Joyce Foundation
- Named after: The Joyce family
- Formation: 1948
- Founder: Beatrice Joyce Kean
- Type: Non-operating private foundation
- Legal status: 501(c)(3) organization
- Focus: Education, environment, employment, culture, democracy, and gun-violence prevention
- Location: Chicago, Illinois;
- Region served: Great Lakes region, U.S.
- Method: Grants
- Key people: Julie Morita, president
- Endowment: $1.24 billion
- Website: joycefdn.org

= Joyce Foundation =

American charitable foundation

The Joyce Foundation is a non-operating private foundation based in Chicago, Illinois. As of 2025, it had assets of approximately $1.24 billion.

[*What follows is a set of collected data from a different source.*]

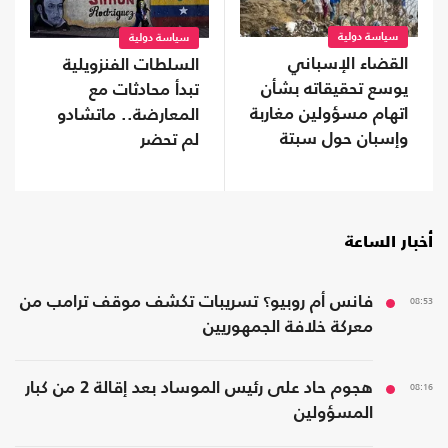
سياسة دولية
سياسة دولية
القضاء الإسباني
السلطات الفنزويلية
يوسع تحقيقاته بشأن
تبدأ محادثات مع
اتهام مسؤولين مغاربة
المعارضة.. ماتشادو
وإسبان حول سبتة
لم تحضر
أخبار الساعة
08:53
فانس أم روبيو؟ تسريبات تكشف موقف ترامب من
معركة خلافة الجمهوريين
08:16
هجوم حاد على رئيس الموساد بعد إقالة 2 من كبار
المسؤولين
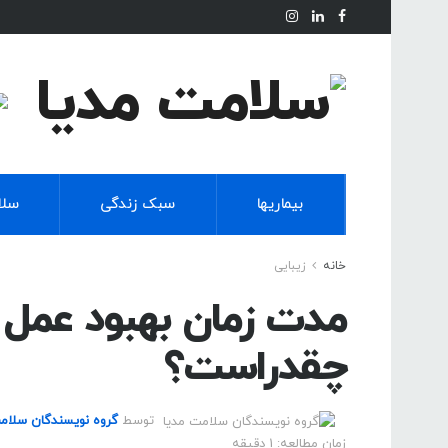
بیماریها
سبک زندگی
سلا
خانه
زیبایی
مدت زمان بهبود عمل 
چقدراست؟
توسط
گروه نویسندگان سلام
زمان مطالعه: 1 دقیقه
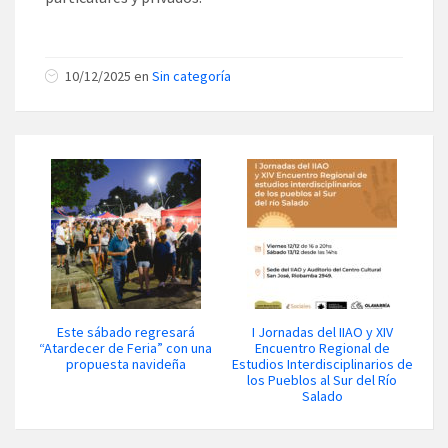
10/12/2025 en
Sin categoría
Este sábado regresará
I Jornadas del IIAO y XIV
“Atardecer de Feria” con una
Encuentro Regional de
propuesta navideña
Estudios Interdisciplinarios de
los Pueblos al Sur del Río
Salado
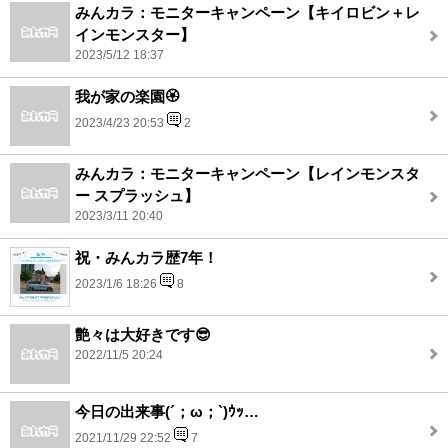
みんカラ：モニターキャンペーン【キイロビン＋レ
インモンスター】
2023/5/12 18:37
我が家の楽園🏵️
2023/4/23 20:53
2
みんカラ：モニターキャンペーン【レインモンスタ
ー スプラッシュ】
2023/3/11 20:40
祝・みんカラ歴7年！
2023/1/6 18:26
8
艶々は大好きです😎
2022/11/5 20:24
今日の出来事(´；ω；`)ｳｯ…
2021/11/29 22:52
7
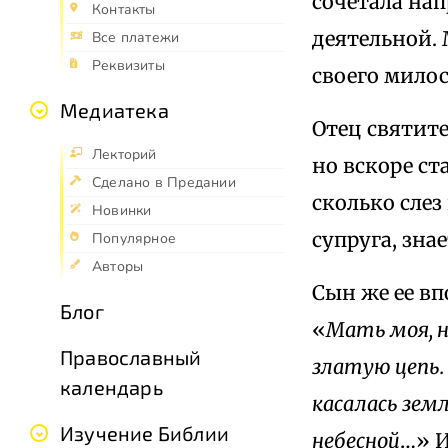
сочетала на
Контакты
деятельной. 
Все платежи
Реквизиты
своего милос
Медиатека
Отец святите
Лекторий
но вскоре ст
Сделано в Предании
сколько слез
Новинки
супруга, зна
Популярное
Авторы
Сын же ее вп
Блог
«
Мать моя, н
Православный
златую цепь.
календарь
касалась зем
Изучение Библии
небесной
…» И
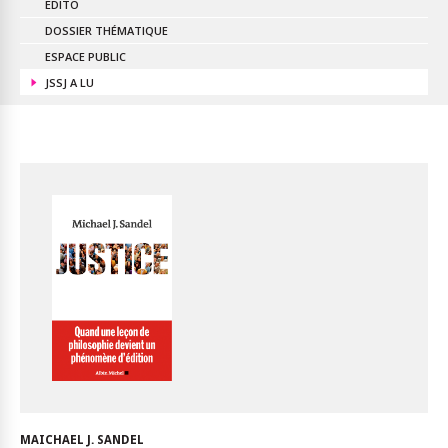
EDITO
DOSSIER THÉMATIQUE
ESPACE PUBLIC
JSSJ A LU
MAICHAEL J. SANDEL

Former U.S. President Barack Obama served on the foundation's board of directors from 1994 through 2002. The Joyce Foundation is notable for its support of gun control measures.

==History==
The Joyce Foundation was established in 1948 by Beatrice Joyce Kean of Chicago. She was the sole heir of David Joyce, a lumber executive and industrialist from Clinton, Iowa. The family wealth came from the lumber industry, including family-owned timberlands, plywood and saw mills, and wholesale and retail building material distribution facilities located in the Midwest, Louisiana, and Texas. The Foundation was modestly endowed until Kean's death in 1972, when she bequeathed it nearly $100 million.

Charles U. Daly, a former aide to President John F. Kennedy, served as president of the Foundation for eight years. He was succeeded by Craig Kennedy in 1986. Deborah Leff, a trial lawyer for the civil rights division of the Department of Justice, served as president of the organization from 1992 to 1999, and was succeeded by Paula DiPerna, named president in 1999. DiPerna was succeeded in 2002 by Ellen S. Alberding, the organization's seventh president. Former U.S. President Barack Obama served on the foundation's board of directors from 1994 through 2002.

The Joyce Foundation is one of the few private foundations that considers gun violence related research proposals. Joyce distributes grants designed to prevent gun violence by reducing the accessibility of firearms. Since 1993, the Joyce Foundation spent over $54 million on over 100 grants that favor gun control.